A child with a dentist in a dental office.

More than half of Arizona’s kindergarten children have dental cavities – which is greater than the national average for 5-year-olds – according to the Healthy Smiles Healthy Bodies Survey.

So, Neighborhood Outreach Access to Health (NOAH) and Delta Dental of Arizona want to ensure these children receive the oral health education they need to reduce the rate of cavities.

  Delta Dental awarded NOAH $100,000 over two years to continue the Smiles for Kids school-based oral health program. 

In the past, NOAH’s Smiles for Kids program provided in person oral health education, dental screenings, and fluoride varnish services to over 3,000 children at primarily Title 1 elementary schools in Scottsdale, Paradise Valley and Deer Valley. 

To continue this work while schools were closed, NOAH retooled the program to provide the educational component via video with the funds from Delta Dental of Arizona.   

“Poor oral health can negatively affect how a young mouth develops and leads to more than 50 million school hours being lost each year.

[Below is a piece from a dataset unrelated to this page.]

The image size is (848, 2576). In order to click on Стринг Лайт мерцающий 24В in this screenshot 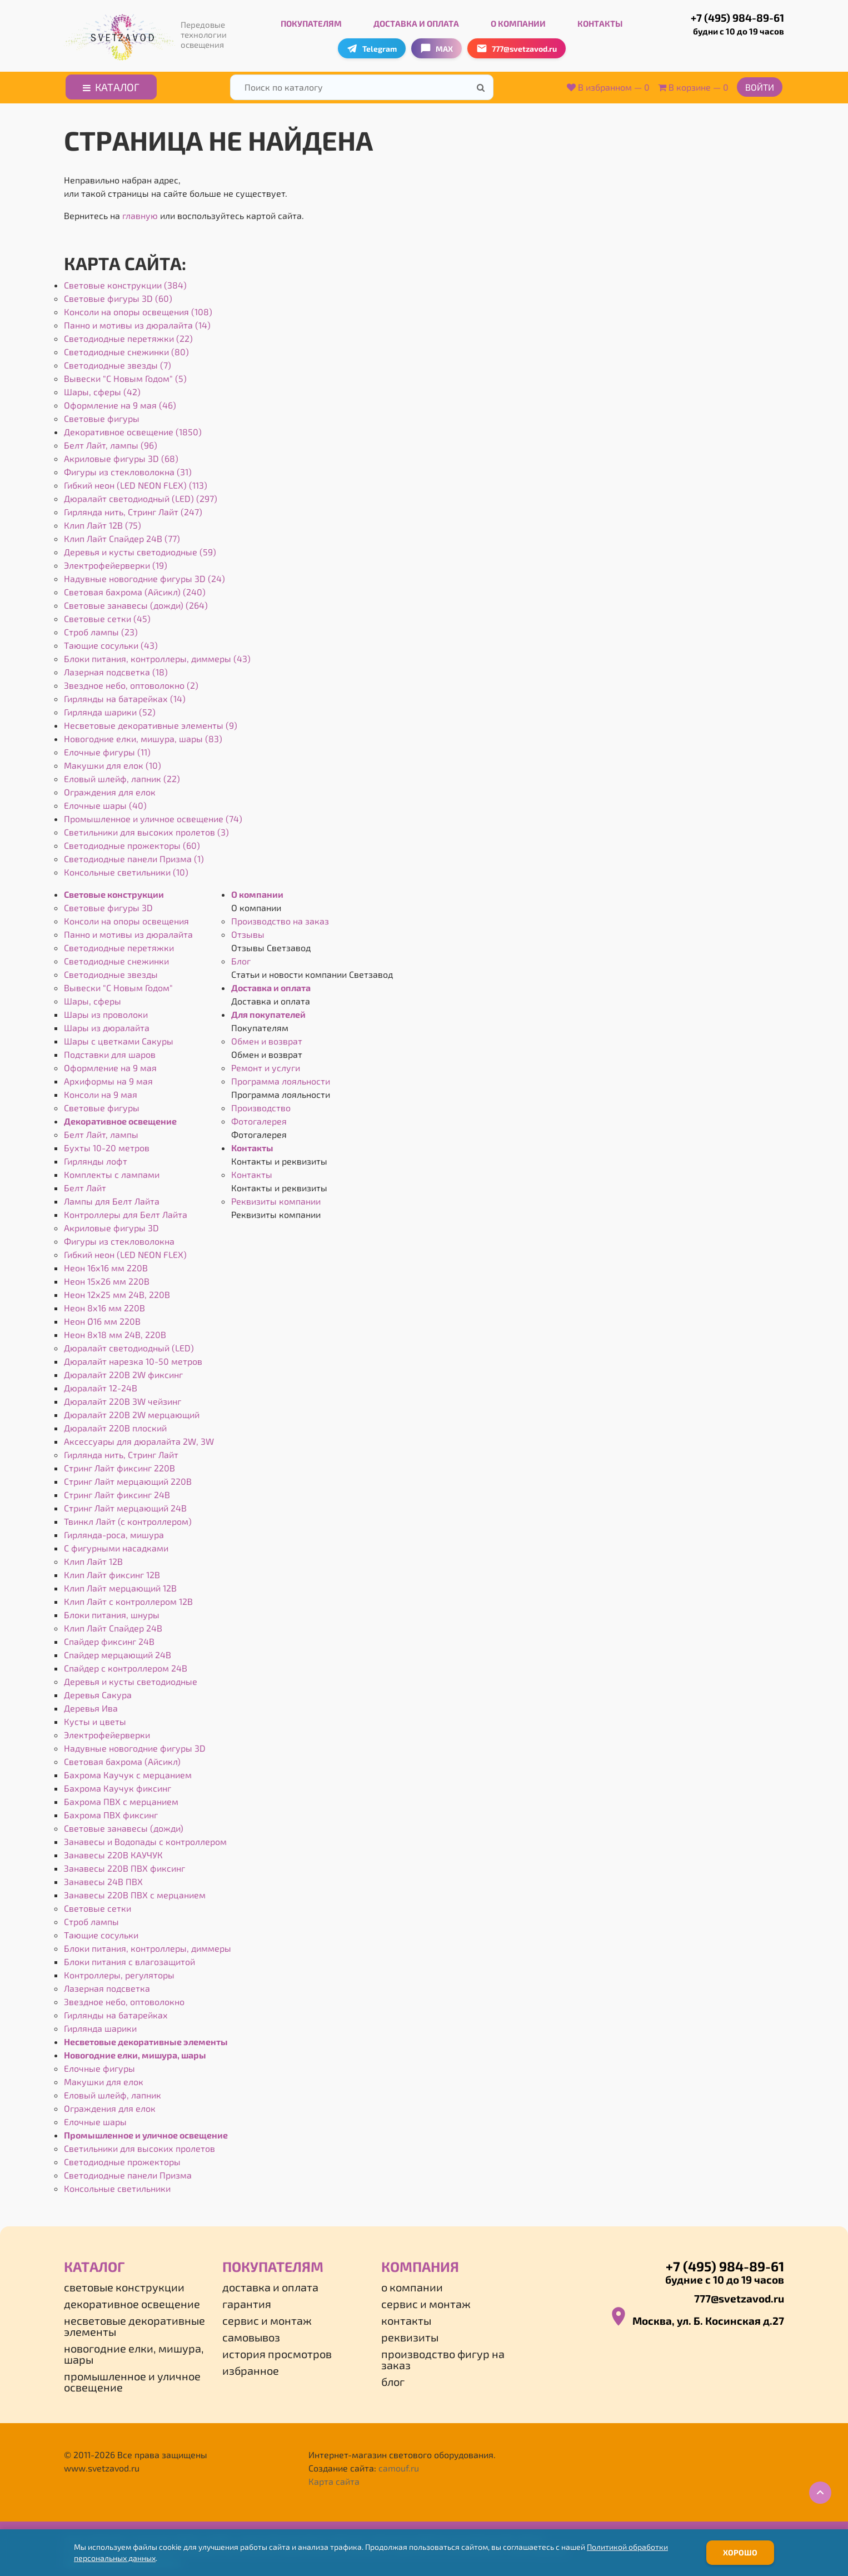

It can also impact a child’s confidence, speech, nutrition, social skills, as well as potential for success later in life,” said Dr. Lou Sarrosa, NOAH dental director. 

“This grant not only allows us to treat thousands of low income and uninsured children who otherwise may not have access to dental services, it also gives us the opportunity to present dental education in a new and interactive platform for their families and provide them with important resources that can benefit the entire family.” 

Students watch short videos on six separate oral health modules, take a quiz and electronically obtain parent permission to receive an oral health screening, fluoride varnish treatment and dental supplies once students return to school.

Delta Dental of Arizona, a dental benefits company, has distributed over $750,000 this year to 34 Arizona community organizations though its charitable arm.

Since 2006, the Delta Dental of Arizona Foundation has provided more than $13 million in community benefit support for oral health promotion and dental disease prevention programs across the state.